Demain, cela fera une semaine que ma soeur et les siens arrivaient à la maison pour le long week-end de Pentecôte. Comme tous les ans, à la même époque, le temps s’accélère. Lundi prochain, j’assisterai au dernier conseil de classe de notre aînée qui, dans quinze jours, passera les épreuves orales de son brevet. Ensuite, il y aura le spectacle de chant de Louis et de ses camarades, la boum du collège, les deux jours de kermesse avec retraite aux flambeaux, le départ de Victoire à Londres avec sa marraine et ses deux fils, la restitution des manuels, la remise des dictionnaires aux élèves de CM2, une dernière réunion d’éveil à la foi et d’aumônerie pour Victoire et Céleste et le temps des grandes vacances aura sonné!

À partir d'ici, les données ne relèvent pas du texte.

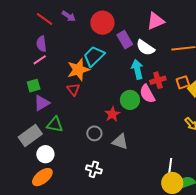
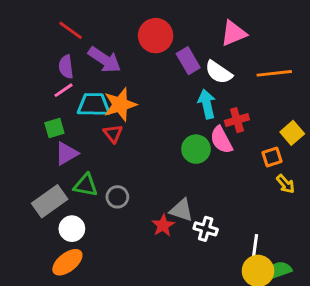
purple arrow: (69, 16) -> (105, 60), moved, size x1.6
cyan trapezoid: (94, 56) -> (94, 105), moved, turned 45
orange square: (183, 82) -> (272, 157), moved
red star: (112, 114) -> (163, 225), moved
gray circle: (94, 133) -> (117, 197), moved
white cross: (94, 169) -> (206, 229), moved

D’ici-là, je voudrais, avec un peu d’avance, souhaiter à toutes les mamans, les mamans par le sang, les mamans adoptives, les secondes mamans, les mamans de coeur et à toutes les femmes qui auraient voulu avoir des enfants mais n’ont pas pu voir leur désir exaucer mais ont vécu leur maternité d’une autre manière, une très bonne fête des mères! Dimanche, quand mon trio m’apportera des petits présents, des gentils mots qui feront oublier la somme des disputes, des non respect des règles de vie dans la maison, je repenserai à tout ce que j’offrais à notre maman quand j’étais enfant et à tout ce que nos enfants m’ont déjà offert: cuillères en bois peintes et vernies destinées à accrocher les torchons, abats-jour en rafia ou en laine, dessous de plat en céramique, pots à crayon décorés, attrape-rêve, objets en pâte à sel, dessins, peintures et tendres poèmes.

Je vous laisse avec cette chanson de Luis Mariano que j’aime beaucoup!

Anne-Lorraine Guillou-Brunner

https://www.youtube.com/watch?v=ANj6StScGYU

3 commentaires sur “Chronique d’une Pentecôte familiale et ensoleillée

  1. Et c’est à la Brasserie de la Poste à Montargis que Jean Cocteau a écrit les Enfants Terribles en 1938…
    Amicalement
    Dominique

    1. En six jours et six nuits…Je me rappelle avoir évoqué le passage de Cocteau et de Jean Marais à l’hôtel de la Poste (tellement plus joli que l’hôtel Ibis) dans une ancienne chronique. Louis, Charlotte, Baptiste et Donatien vous ont fait penser aux enfants terribles?